**Action item:** Report, as a single figure, how many lines in the records below include "polerski".

(Dataset entries)
▬▬▬▬▬▬▬▬▬▬
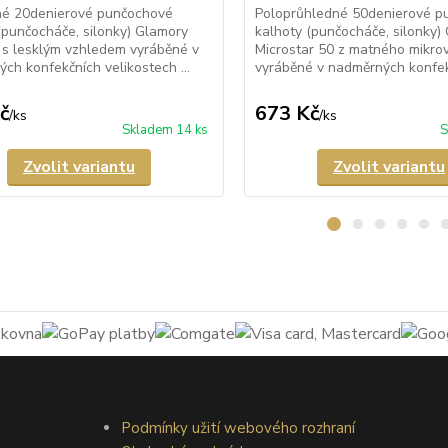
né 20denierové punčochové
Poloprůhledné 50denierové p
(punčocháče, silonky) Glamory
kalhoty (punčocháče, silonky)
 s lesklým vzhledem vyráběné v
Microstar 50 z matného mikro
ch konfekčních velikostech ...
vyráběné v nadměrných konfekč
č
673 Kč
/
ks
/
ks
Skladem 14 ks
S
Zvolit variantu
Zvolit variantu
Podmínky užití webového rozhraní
▬▬▬▬▬▬▬▬▬▬
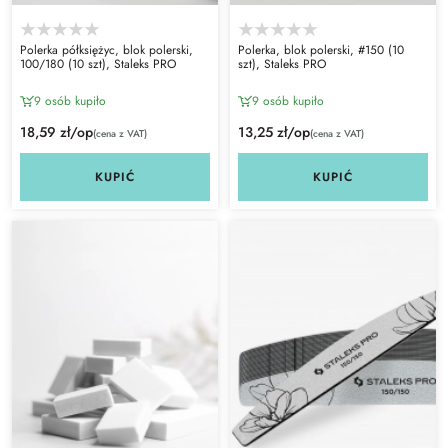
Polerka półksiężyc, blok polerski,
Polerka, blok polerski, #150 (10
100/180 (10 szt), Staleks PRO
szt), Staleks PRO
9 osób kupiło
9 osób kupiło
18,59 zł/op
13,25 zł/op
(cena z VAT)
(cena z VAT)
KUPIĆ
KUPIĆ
▬▬▬▬▬▬▬▬▬▬
**Written response:** 2